After the end of the war, the town was rebuilt and in 1946 it was electrified. By 1950, a water mill, a sawmill and several schools were in operation, and by 1968 a brick factory, food processing plant, and zootechnical school were also established. As of 1989, the food industry remained the basis of the economy.

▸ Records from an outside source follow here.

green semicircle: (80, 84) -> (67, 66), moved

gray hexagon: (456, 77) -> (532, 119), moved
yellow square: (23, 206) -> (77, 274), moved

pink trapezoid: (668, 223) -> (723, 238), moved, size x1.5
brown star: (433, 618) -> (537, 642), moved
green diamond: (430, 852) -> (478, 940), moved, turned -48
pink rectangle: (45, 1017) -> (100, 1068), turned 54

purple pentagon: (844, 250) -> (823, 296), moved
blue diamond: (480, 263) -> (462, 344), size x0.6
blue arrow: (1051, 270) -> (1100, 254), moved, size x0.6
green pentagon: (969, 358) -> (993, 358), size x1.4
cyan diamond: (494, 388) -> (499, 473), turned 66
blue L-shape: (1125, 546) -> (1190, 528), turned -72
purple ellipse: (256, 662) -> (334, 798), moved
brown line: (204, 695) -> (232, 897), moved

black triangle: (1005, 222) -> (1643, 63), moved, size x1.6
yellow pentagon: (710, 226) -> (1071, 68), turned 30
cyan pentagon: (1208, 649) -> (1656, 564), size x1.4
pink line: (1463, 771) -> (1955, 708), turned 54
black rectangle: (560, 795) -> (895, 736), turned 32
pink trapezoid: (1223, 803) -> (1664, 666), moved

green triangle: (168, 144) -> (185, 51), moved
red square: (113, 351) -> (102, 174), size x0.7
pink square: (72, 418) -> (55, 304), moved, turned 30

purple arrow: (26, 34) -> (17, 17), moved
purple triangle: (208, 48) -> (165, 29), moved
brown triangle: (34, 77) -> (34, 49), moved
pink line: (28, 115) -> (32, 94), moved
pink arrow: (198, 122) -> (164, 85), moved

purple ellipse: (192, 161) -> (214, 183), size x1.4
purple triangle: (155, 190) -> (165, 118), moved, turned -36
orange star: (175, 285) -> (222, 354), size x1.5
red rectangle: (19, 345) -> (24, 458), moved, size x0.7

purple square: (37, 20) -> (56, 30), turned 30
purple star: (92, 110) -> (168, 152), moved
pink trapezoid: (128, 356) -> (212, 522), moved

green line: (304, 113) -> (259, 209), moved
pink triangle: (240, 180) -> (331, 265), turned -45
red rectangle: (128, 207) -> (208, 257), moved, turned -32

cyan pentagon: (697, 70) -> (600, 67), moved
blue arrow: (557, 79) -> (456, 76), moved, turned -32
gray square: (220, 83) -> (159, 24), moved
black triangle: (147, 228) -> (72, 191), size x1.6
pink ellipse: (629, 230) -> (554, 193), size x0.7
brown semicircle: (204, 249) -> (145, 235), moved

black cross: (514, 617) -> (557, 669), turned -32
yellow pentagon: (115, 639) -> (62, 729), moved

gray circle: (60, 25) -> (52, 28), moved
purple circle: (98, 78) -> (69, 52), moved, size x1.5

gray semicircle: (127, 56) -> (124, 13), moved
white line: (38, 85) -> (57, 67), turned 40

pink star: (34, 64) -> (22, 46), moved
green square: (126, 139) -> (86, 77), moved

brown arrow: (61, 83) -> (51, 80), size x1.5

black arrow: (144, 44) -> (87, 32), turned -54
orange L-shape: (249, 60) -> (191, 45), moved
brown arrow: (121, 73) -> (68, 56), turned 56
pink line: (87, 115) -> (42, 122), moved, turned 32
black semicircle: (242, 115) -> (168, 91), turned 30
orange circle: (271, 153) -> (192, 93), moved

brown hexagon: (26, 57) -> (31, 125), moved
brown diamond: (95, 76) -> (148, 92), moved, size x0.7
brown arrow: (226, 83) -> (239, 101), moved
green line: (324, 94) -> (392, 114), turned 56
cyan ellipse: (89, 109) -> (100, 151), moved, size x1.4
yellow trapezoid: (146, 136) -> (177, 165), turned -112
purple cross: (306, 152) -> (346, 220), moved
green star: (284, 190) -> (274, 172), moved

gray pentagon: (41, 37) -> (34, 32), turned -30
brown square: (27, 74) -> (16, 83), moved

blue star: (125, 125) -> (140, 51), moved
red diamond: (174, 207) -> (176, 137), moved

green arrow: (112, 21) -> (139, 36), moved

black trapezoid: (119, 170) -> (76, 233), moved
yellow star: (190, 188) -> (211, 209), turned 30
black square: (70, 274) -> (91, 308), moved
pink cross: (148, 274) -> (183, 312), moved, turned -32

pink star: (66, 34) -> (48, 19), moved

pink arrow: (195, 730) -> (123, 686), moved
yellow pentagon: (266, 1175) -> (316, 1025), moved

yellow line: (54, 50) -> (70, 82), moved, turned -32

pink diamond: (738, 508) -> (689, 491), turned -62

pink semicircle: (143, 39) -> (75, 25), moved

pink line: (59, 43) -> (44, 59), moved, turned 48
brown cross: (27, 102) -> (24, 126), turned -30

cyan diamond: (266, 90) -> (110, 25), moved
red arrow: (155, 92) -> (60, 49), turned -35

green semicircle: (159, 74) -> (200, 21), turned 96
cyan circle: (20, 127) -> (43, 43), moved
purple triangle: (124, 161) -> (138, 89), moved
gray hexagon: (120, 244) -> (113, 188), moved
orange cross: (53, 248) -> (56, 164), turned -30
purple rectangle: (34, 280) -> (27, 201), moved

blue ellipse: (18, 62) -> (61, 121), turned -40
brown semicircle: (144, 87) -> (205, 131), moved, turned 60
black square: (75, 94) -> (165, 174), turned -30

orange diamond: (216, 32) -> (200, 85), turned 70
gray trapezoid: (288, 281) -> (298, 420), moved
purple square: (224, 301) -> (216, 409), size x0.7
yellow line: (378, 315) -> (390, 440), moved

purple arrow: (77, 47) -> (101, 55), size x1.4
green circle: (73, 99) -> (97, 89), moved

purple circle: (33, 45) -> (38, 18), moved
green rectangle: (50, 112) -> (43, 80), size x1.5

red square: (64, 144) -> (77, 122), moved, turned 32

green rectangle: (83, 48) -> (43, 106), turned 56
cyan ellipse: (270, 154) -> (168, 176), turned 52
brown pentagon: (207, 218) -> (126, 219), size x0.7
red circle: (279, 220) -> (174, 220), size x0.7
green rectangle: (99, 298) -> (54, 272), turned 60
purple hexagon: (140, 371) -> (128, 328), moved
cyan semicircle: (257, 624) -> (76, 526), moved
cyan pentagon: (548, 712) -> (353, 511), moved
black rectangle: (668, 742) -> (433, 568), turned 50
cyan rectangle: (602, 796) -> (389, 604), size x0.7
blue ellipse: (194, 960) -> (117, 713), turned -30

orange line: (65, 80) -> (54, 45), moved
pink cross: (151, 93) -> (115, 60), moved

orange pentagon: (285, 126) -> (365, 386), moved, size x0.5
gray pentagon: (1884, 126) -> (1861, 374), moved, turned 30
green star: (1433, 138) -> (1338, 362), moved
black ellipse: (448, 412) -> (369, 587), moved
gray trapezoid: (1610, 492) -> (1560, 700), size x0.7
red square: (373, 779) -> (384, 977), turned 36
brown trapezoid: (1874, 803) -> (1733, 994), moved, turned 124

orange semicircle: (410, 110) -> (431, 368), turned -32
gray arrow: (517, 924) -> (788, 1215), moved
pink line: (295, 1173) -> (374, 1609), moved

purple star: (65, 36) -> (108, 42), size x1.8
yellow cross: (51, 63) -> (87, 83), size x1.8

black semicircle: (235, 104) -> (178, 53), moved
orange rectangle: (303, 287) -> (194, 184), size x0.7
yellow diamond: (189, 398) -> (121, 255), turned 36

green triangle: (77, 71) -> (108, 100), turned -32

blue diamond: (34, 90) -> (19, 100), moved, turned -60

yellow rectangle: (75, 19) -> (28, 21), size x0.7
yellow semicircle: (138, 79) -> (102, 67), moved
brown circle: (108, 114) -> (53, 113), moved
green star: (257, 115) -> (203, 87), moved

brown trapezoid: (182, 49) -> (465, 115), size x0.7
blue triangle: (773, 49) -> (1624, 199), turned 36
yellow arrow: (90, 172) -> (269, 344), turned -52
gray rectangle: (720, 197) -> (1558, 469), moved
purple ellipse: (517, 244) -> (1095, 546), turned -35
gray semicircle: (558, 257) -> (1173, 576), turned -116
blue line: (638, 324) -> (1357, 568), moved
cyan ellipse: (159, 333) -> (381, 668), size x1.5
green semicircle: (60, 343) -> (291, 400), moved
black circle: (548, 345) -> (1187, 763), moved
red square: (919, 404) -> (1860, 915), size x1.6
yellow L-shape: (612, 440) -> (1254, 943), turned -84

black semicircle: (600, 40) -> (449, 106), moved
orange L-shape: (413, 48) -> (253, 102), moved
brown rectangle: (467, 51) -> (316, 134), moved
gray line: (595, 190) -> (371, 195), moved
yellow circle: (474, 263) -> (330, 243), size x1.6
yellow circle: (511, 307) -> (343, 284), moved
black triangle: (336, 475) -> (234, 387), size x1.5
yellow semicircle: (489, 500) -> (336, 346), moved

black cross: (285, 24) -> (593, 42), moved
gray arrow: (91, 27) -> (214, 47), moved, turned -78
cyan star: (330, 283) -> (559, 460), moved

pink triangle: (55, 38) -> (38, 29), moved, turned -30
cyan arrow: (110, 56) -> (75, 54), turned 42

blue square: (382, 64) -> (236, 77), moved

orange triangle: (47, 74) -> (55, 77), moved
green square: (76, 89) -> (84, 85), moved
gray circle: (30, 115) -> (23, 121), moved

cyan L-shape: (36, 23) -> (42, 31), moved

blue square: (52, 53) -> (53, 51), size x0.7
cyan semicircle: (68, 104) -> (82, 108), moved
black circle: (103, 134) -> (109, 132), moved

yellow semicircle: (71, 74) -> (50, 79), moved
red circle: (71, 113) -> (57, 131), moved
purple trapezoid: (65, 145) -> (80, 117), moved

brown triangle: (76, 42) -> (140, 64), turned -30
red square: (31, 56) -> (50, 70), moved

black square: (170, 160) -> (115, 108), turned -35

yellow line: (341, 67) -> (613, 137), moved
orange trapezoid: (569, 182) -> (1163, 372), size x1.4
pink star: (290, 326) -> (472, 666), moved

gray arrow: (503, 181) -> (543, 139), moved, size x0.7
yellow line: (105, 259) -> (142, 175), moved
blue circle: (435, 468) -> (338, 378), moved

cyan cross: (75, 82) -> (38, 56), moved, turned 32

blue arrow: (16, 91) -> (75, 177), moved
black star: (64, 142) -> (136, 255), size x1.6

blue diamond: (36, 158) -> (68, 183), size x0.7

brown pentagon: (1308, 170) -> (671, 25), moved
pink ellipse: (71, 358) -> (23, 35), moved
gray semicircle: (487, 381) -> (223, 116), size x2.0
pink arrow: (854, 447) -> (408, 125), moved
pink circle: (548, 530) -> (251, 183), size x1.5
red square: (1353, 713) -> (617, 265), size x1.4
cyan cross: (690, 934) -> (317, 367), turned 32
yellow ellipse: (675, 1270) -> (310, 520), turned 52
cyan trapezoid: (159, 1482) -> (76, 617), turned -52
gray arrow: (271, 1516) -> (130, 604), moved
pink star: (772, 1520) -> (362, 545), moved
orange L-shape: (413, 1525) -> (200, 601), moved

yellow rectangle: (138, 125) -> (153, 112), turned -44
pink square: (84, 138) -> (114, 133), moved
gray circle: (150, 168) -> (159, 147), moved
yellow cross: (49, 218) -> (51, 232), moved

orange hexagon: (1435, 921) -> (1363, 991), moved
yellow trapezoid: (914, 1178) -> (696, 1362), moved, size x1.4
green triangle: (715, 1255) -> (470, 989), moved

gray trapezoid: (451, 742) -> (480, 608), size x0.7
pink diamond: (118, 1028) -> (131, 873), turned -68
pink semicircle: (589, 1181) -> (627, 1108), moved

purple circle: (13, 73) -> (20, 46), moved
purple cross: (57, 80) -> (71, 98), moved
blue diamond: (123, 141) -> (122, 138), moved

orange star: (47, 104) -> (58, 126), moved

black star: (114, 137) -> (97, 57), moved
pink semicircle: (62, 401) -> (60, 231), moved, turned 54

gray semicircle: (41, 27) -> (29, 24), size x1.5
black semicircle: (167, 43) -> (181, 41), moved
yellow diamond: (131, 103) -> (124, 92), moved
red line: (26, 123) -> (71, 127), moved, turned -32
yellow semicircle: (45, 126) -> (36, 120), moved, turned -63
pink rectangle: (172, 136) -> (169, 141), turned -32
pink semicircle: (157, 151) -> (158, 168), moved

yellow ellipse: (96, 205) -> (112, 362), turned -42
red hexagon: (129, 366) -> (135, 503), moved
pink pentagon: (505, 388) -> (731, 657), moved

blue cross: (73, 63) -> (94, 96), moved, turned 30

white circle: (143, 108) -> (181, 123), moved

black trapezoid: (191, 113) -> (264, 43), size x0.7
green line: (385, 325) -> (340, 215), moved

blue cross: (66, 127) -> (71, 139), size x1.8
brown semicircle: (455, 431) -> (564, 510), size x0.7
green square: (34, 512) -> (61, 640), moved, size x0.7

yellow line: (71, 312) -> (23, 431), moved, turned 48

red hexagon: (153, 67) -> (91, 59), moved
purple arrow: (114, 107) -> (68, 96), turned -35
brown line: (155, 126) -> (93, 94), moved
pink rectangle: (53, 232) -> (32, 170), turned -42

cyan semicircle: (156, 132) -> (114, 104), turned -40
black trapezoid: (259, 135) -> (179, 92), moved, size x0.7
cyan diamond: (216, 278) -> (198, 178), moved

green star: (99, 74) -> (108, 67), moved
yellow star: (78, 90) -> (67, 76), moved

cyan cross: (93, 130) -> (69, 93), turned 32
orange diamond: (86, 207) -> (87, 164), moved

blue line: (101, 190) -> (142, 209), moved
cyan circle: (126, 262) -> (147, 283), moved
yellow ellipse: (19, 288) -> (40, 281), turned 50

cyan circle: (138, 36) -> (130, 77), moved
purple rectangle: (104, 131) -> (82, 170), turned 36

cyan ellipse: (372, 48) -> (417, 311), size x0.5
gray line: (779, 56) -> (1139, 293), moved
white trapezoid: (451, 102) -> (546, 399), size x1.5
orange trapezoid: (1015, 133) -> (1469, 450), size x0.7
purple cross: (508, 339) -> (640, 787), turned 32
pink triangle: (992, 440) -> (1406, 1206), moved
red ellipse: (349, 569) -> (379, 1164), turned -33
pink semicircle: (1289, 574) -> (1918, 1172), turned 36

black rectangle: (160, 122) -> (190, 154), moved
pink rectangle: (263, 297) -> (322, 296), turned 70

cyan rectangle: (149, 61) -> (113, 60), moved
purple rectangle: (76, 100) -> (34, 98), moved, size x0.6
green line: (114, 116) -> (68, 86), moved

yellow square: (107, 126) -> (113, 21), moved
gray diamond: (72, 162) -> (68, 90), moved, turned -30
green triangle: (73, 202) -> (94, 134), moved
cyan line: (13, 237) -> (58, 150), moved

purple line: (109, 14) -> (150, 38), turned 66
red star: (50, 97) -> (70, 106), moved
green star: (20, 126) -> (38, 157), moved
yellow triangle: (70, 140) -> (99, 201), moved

Following the dissolution of the Soviet Union the town became part of independent Ukraine.

==Demographics==
=== Population development ===

| Year | Population | Change (%) |
|---|---|---|
| 1989 | 2,099 | n/a |
| 2001 | 1,904 | −9.3 |
| 2005^{[citation needed]} | 1,870 | −1.8 |
| 2013 | 1,752 | −6.3 |
| 2020 | 1,694 | −3.3 |
| 2021^{[citation needed]} | 1,634 | −3.5 |

===Ethnic groups and languages===

As of the 2001 Ukrainian census, Berestechko had a population of 1,863 inhabitants. The ethnic and linguitic composition of the local population according to the census was as follows:

== Transport and Infrastructure ==

=== Transport ===
Berestechko is located 25 km southeast of the railway station Horokhiv, on the Lviv railway. The closest major roads are European route E40, Highway M19, and Highway H17, all approximately situated within 40 km of the town. A local bus operates here, offering connections with local towns and also a connection to Kyiv.

=== Education ===
Berestechko has a secondary school, a vocational school, a hospital, a psycho-neurological boarding school, a library, a house of culture, a cinema and a schoolboy's house. There is a music school on Naberezhna Street. It was previously a synagogue and the building is strictly protected by the state as a historical monument.

== Notable people ==

- Dmytro Dunaievskyi (1905–1944), Ukrainian painter and a participant in the national liberation struggle
- Lou Ferstadt (1900-1954), comics illustrator and muralist
- Ivan Yizhakevych (1864–1962): Realist painter, illustrator, and graphic artist, created frescoes for a local church.